At some point, I started noticing that percentiles made performance discussions feel too calm.

p95 looks stable.
p99 moves a bit, but stays within the expected range.
Dashboards look clean, alerts stay quiet, and it feels like the system is under control.

And yet, the system itself already feels different.
Less predictable.
More fragile.
Slower to recover from things that used to be harmless.

This gap is what made me start questioning how much I trust percentiles.

How percentiles took the center of the conversation

For a long time, percentiles felt like the right abstraction.

There is always too much data, and reducing it to a few numbers feels reasonable. You cannot look at every request, so you look at p95 or p99 and assume they describe reality well enough. In stable systems, that assumption often holds.

The shift happens when percentiles quietly stop being a summary and become the main question. Is p95 good or bad. Are we still below the line.

Once that happens, the system itself slowly disappears behind the number. The conversation moves from behavior to thresholds, from understanding to compliance. As long as the line is not crossed, everything feels acceptable.

That is usually the moment when problems start growing unnoticed.

Where problems actually begin

What I kept seeing is that performance problems rarely start everywhere at once.

They begin in a small part of the traffic. A few requests take much longer than usual. Some operations start waiting more than before. Small delays appear, but only for specific paths or conditions.

Most requests are still fast. Percentiles stay calm.

From the outside, nothing looks broken yet. Inside the system, behavior has already started to shift. Things become uneven. Recovery takes longer. Variance increases, even though the main numbers barely move.
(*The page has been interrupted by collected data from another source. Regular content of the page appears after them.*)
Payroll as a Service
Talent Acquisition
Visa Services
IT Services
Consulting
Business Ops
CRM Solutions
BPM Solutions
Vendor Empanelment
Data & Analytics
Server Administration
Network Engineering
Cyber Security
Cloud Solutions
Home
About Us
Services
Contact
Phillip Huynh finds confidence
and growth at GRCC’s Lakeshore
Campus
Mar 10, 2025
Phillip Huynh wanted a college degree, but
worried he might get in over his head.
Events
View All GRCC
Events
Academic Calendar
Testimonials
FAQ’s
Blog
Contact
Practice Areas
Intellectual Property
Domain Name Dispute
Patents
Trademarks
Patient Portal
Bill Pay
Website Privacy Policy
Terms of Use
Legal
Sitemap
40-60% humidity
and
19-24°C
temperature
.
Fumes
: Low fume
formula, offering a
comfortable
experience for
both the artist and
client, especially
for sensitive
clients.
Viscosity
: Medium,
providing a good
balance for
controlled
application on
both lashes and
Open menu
This is the stage percentiles are very bad at showing.

They are built to describe the majority. When most requests behave normally, percentiles will protect that picture, even if a small but important part of the system has already changed.

Why the numbers stay clean

Another thing that kept bothering me is how clean percentiles tend to look.
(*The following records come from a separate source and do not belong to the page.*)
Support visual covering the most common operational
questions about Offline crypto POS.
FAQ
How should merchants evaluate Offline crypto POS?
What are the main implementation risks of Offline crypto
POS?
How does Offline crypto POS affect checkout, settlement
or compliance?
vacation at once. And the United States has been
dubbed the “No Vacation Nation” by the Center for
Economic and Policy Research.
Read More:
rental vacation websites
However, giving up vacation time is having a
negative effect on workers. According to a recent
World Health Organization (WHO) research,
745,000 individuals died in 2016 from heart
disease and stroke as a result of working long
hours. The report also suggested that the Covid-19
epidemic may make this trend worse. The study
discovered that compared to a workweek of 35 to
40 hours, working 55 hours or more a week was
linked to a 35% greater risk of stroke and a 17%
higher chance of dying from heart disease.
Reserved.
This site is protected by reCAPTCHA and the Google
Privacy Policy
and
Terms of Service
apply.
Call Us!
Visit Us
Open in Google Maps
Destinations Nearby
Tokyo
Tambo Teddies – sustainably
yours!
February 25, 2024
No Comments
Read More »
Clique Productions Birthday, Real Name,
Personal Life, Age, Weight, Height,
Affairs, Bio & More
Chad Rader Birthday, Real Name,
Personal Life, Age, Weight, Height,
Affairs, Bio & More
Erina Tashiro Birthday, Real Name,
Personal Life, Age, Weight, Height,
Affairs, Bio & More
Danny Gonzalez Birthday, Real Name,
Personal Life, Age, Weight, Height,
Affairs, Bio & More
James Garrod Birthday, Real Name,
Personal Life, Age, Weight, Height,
Different request types are mixed together. Short spikes are smoothed over time windows. Rare but heavy slowdowns disappear inside one value. Nothing is technically wrong here, this is exactly how aggregation works.
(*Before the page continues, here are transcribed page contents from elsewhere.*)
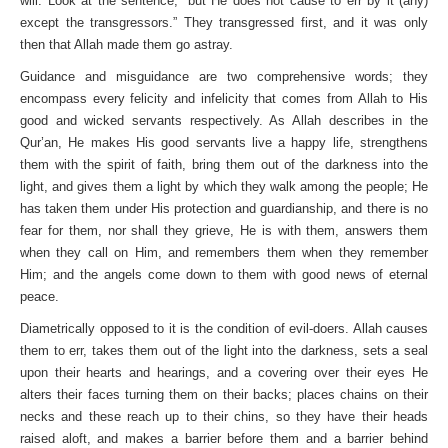
will. Look at the sentence, “but He does not cause to err by it (any)
except the transgressors.” They transgressed first, and it was only
then that Allah made them go astray.
Guidance and misguidance are two comprehensive words; they
encompass every felicity and infelicity that comes from Allah to His
good and wicked servants respectively. As Allah describes in the
Qur’an, He makes His good servants live a happy life, strengthens
them with the spirit of faith, bring them out of the darkness into the
light, and gives them a light by which they walk among the people; He
has taken them under His protection and guardianship, and there is no
fear for them, nor shall they grieve, He is with them, answers them
when they call on Him, and remembers them when they remember
Him; and the angels come down to them with good news of eternal
peace.
Diametrically opposed to it is the condition of evil-doers. Allah causes
them to err, takes them out of the light into the darkness, sets a seal
upon their hearts and hearings, and a covering over their eyes He
alters their faces turning them on their backs; places chains on their
necks and these reach up to their chins, so they have their heads
raised aloft, and makes a barrier before them and a barrier behind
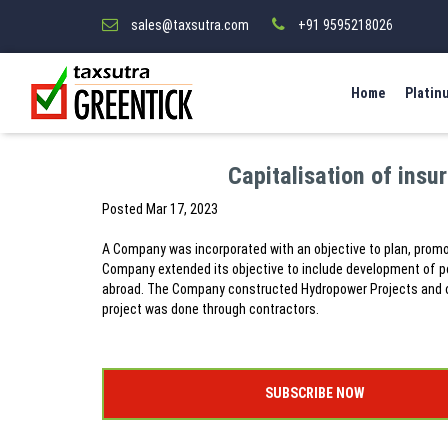
sales@taxsutra.com
+91 9595218026
Home
Platin
Capitalisation of insu
Posted
Mar 17, 2023
A Company was incorporated with an objective to plan, promo
Company extended its objective to include development of po
abroad. The Company constructed Hydropower Projects and op
project was done through contractors.
SUBSCRIBE NOW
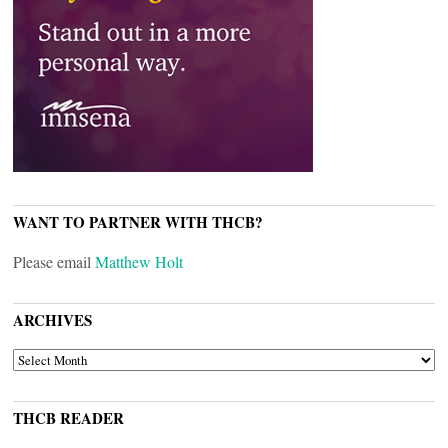
WANT TO PARTNER WITH THCB?
Please email
Matthew Holt
ARCHIVES
ARCHIVES
THCB READER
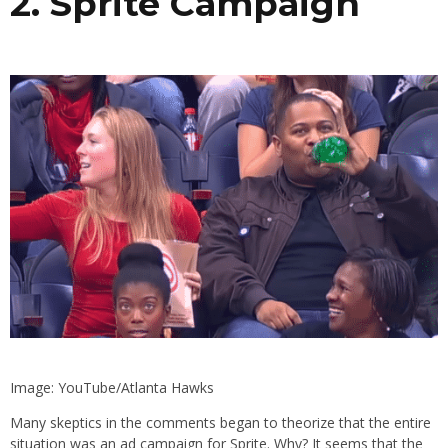
2. Sprite Campaign
Image: YouTube/Atlanta Hawks
Many skeptics in the comments began to theorize that the entire
situation was an ad campaign for Sprite. Why? It seems that the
But psychologically, this cleanliness is dangerous. The smoother the graph looks, the easier it is to believe that the system is calm and under control, even when it is not.

The metric does not lie. It just removes the parts that would make the picture uncomfortable.

Why this pattern felt familiar

At some point, I realized that this was not just about percentiles.

I had seen the same pattern with autoscaling, where the system looks adaptive while quietly multiplying work. I had seen it with CPU utilization, which stays low or stable while progress slows down somewhere else. I had seen it with BFFs, which look fine in isolation while coordination cost builds up inside them.

Percentiles fit into the same category. They describe activity, not pressure. They describe results, not proximity to limits.

They make systems look healthier than they really are, right up until they stop being useful.

Where I am now

These days, I still look at percentiles, but they no longer make me feel safe.

If percentiles look fine while the system feels unstable, I assume the problem is already there, just not visible in the main number yet. Usually it shows up first in uneven behavior, small delays, or parts of the system that start waiting instead of moving forward.

That is why percentiles hide the problem for me. Not because they lie, but because they make it too easy to stop asking harder questions too early.